Restent les séries toutes faites vendues par lots thématiques. Leur défaut est mathématique. Si des milliers de comptes posent exactement les mêmes cinq étiquettes, celles-ci ne distinguent plus rien et ne situent plus personne.
Vérifier que votre sélection produit un effet
Aucune méthode de recherche ne remplace la mesure sur votre propre compte. La procédure demande de la constance, pas de l’outillage.
Le protocole en quatre étapes
- Fixez un format unique pour le test, un Reel ou un carrousel, jamais un mélange.

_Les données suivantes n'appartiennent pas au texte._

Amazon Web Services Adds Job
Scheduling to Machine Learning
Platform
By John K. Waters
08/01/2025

- Alternez deux jeux d’étiquettes sur au moins vingt publications, par exemple cinq étiquettes larges contre cinq étiquettes de niche.
- Relevez pour chaque publication la part des comptes touchés qui ne vous suivaient pas encore.

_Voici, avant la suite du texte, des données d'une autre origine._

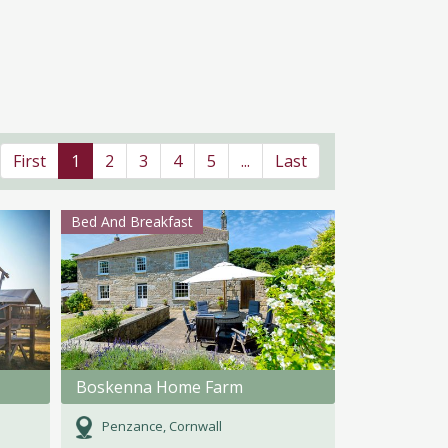
First
1
2
3
4
5
...
Last
Bed And Breakfast
Boskenna Home Farm
Penzance, Cornwall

- Comparez les médianes des deux séries, jamais les moyennes.
L’indicateur choisi n’est pas neutre. Le nombre total de comptes touchés varie pour trop de raisons pour arbitrer quoi que ce soit, et le taux d’engagement mesure une autre chose, comme l’explique notre méthode de calcul et de lecture du taux d’engagement. La part d’audience non abonnée décrit exactement ce que les étiquettes sont censées influencer.
La médiane s’impose pour une raison simple : une seule publication largement diffusée fausse une moyenne et fait conclure à un effet spectaculaire là où il n’y a qu’une variation ordinaire. Vingt publications constituent un minimum, quarante donnent une lecture plus tranquille.
À quel rythme réviser sa sélection
Le vivier se rafraîchit, la méthode non. Un passage trimestriel suffit pour retirer les étiquettes devenues muettes, ajouter le vocabulaire apparu dans les commentaires et vérifier que les étiquettes de niche retenues rassemblent toujours quelqu’un. Une révision plus fréquente empêche toute comparaison, puisqu’elle change les conditions du test en cours de route.
Gardez la mesure en perspective. Socialinsider estimait en 2025 la portée organique moyenne sur Instagram à 3,5 %, en recul sur un an. Dans ce contexte, cinq étiquettes bien choisies ajustent un signal, elles ne compensent pas un sujet flou ni une cadence irrégulière. Les leviers qui pèsent réellement sont détaillés dans nos méthodes pour gagner des abonnés sans artifice.
Prochaine étape : constituez votre vivier de vingt candidates à partir de vos commentaires et de cinq comptes voisins, puis lancez la série de vingt publications alternées. Le résultat tombe en six à huit semaines selon votre cadence.